CAFT

Rank-Based Compositional Analysis using Log-Linear Models for Microbiome Data with Zero Cells.

Authors: Glen Satten (GSatten@emory.edu), Mo Li (mo.li@louisiana.edu), Ni Zhao (nzhao10@jhu.edu)

Overview

In this study, we introduce a novel statistical framework for differential abundance analysis of microbiome data, termed the Compositional Accelerated Failure Time (CAFT) model. The CAFT model addresses zero read counts by treating them as censored observations below the detection limit, similar to censoring mechanisms employed in survival analysis. This approach is inherently resistant to multiplicative bias, eliminates the need for pseudocounts, and addresses compositional bias through the establishment of appropriate score test procedures.
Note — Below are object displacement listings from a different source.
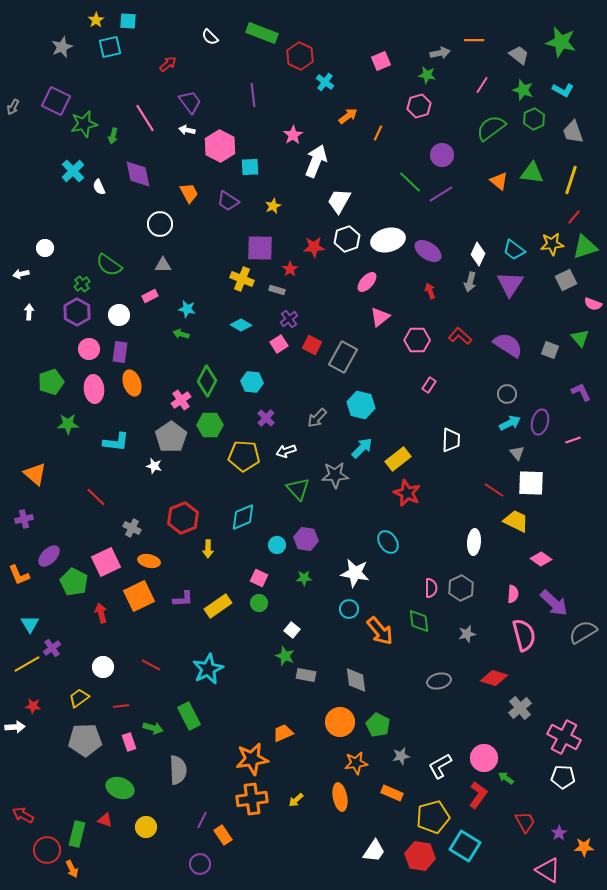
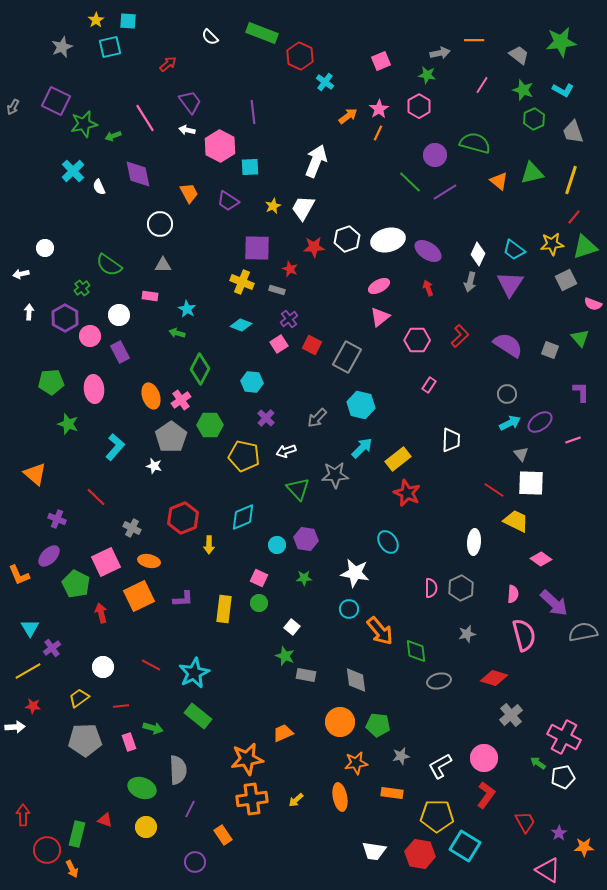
green star at (561, 42): rotated 20 degrees counterclockwise
purple line at (253, 95): moved 17 px down
pink hexagon at (419, 106): rotated 15 degrees counterclockwise
green semicircle at (491, 128): moved 16 px left, 15 px down; rotated 52 degrees clockwise
pink star at (293, 135): moved 86 px right, 26 px up
green arrow at (113, 136): rotated 56 degrees clockwise
purple circle at (442, 155): moved 7 px left
green triangle at (532, 173): rotated 20 degrees counterclockwise
purple line at (441, 194): moved 4 px right, 2 px up
white trapezoid at (339, 201): moved 36 px left, 7 px down
purple square at (260, 248): moved 3 px left
red star at (290, 269): rotated 14 degrees counterclockwise
yellow cross at (242, 279): moved 3 px down
pink ellipse at (367, 282): moved 12 px right, 4 px down; rotated 20 degrees clockwise
green cross at (82, 284): moved 4 px down
red arrow at (430, 291): moved 2 px left, 3 px up
pink rectangle at (150, 296): rotated 35 degrees clockwise
cyan star at (187, 309): rotated 18 degrees clockwise
purple hexagon at (77, 312): moved 12 px left, 6 px down
cyan diamond at (241, 325): rotated 10 degrees counterclockwise
green arrow at (181, 334): moved 4 px left, 1 px up
red L-shape at (460, 336): rotated 95 degrees clockwise
pink circle at (89, 349): moved 1 px right, 13 px up
purple rectangle at (120, 352): rotated 35 degrees counterclockwise
gray rectangle at (343, 357): moved 4 px right
green diamond at (207, 381): moved 7 px left, 12 px up
green pentagon at (51, 382): rotated 15 degrees clockwise
orange ellipse at (132, 383): moved 19 px right, 13 px down
purple L-shape at (581, 392): rotated 25 degrees clockwise
purple ellipse at (540, 422): rotated 40 degrees clockwise
green star at (68, 424): rotated 20 degrees clockwise
cyan L-shape at (116, 442): moved 1 px left, 5 px down; rotated 56 degrees counterclockwise
gray triangle at (517, 453): moved 4 px right, 1 px down
yellow pentagon at (244, 456): rotated 8 degrees clockwise
purple cross at (24, 519): moved 33 px right; rotated 36 degrees clockwise
yellow arrow at (208, 549): moved 1 px right, 4 px up
green pentagon at (74, 582): moved 2 px right, 2 px down
yellow rectangle at (218, 606): moved 6 px right, 3 px down; rotated 48 degrees counterclockwise
green diamond at (419, 621): moved 3 px left, 30 px down
cyan triangle at (30, 624): moved 4 px down
white square at (292, 630): moved 3 px up
gray semicircle at (583, 632): rotated 20 degrees clockwise
yellow line at (27, 664): moved 1 px right, 7 px down
cyan star at (208, 669): moved 14 px left, 4 px down
gray cross at (520, 708): moved 9 px left, 7 px down
green rectangle at (189, 716): moved 9 px right; rotated 24 degrees counterclockwise
green pentagon at (378, 725): rotated 20 degrees counterclockwise
orange star at (252, 759): moved 5 px left
white pentagon at (563, 777): rotated 15 degrees counterclockwise
green arrow at (506, 778): moved 32 px right, 15 px up
green ellipse at (120, 788): moved 22 px right
orange rectangle at (392, 793): rotated 15 degrees counterclockwise
red L-shape at (478, 795): moved 8 px right
red arrow at (23, 815): rotated 60 degrees clockwise
yellow pentagon at (433, 817): moved 4 px right, 1 px up; rotated 16 degrees clockwise
purple line at (202, 820): moved 12 px left, 11 px up
white trapezoid at (374, 851): rotated 65 degrees clockwise
red hexagon at (420, 856): moved 2 px up
purple circle at (200, 864): moved 5 px left, 2 px up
For FDR control, we utilize and expand the idea from Efron’s empirical null distribution to achieve better FDR control.

Package download and installation

You can install the version of CAFT from Github:

# install.packages("remotes")
remotes::install_github("mli171/CAFT", build_vignettes = TRUE, dependencies = TRUE)

Open the Vignette in R for more details

browseVignettes("CAFT")

CAFT: Compositional Rank-Based Analysis using AFT models

The main function in CAFT package is:

caft()

An example of using the caft function

Apply ‘caft’ to a dataset from the study of gut microbiome data set focusing on the adult colorectal cancer using the stool samples (Pasolli et al.,2017).

library(CAFT)
library(phyloseq)

data(Colon)

count.tab = t(as.data.frame(as.matrix(otu_table(Colon))))
sample.tab = as.data.frame(as.matrix(sample_data(Colon)))
tax.tab = as.data.frame(as.matrix(tax_table(Colon)))

dim(count.tab)

pNA = which(is.na(sample.tab$age))
if(length(pNA) > 0){
  count.tab = count.tab[-pNA, ]
  sample.tab = sample.tab[-pNA,]
}
# No missing values from gender

## otu presence filtering
p_otu = which(rowSums(t(count.tab) > 0) > 1)
count.tab = count.tab[,p_otu]
tax.tab = tax.tab[p_otu,]

dim(count.tab)

cens.prop = colMeans(count.tab == 0, na.rm = T)
mean(cens.prop)

Disease1 = Disease2 = rep(0, NROW(sample.tab)) # healthy
Disease1[sample.tab$disease == "CRC"] = 1
Disease2[sample.tab$disease == "adenoma"] = 1

Age = as.numeric(sample.tab$age)
Gender = as.numeric(factor(sample.tab$gender)) - 1

x.test = cbind(Disease1, Disease2)
x.adj  = cbind(Age, Gender)

res.CAFT = caft(otu.table=count.tab, x.test=x.test, x.adj=x.adj)

res.CAFT = caft(otu.table=count.tab, x.test=x.test, x.adj=x.adj, n.cores=4)

How to cite

If you use CAFT in your work, please cite:

Satten, G. A., Li, M., & Zhao, N. (2025). CAFT: A Compositional Log-Linear Model for Microbiome Data with Zero Cells. bioRxiv, 2025.11.26.690468. https://doi.org/10.1101/2025.11.26.690468

BibTeX:

@article{satten2025caft,
  title   = {CAFT: A Compositional Log-Linear Model for Microbiome Data with Zero Cells},
  author  = {Satten, Glen A. and Li, Mo and Zhao, Ni},
  journal = {bioRxiv},
  year    = {2025},
  doi     = {10.1101/2025.11.26.690468},
  note    = {Preprint}
}

References

Pasolli E, Schiffer L, Manghi P, Renson A, Obenchain V, Truong D, Beghini F, Malik F, Ramos M, Dowd J, Huttenhower C, Morgan M, Segata N, Waldron L (2017). “Accessible, curated metagenomic data through ExperimentHub.” Nat. Methods, 14(11), 1023–1024. ISSN 1548-7091, 1548-7105, doi:10.1038/nmeth.4468.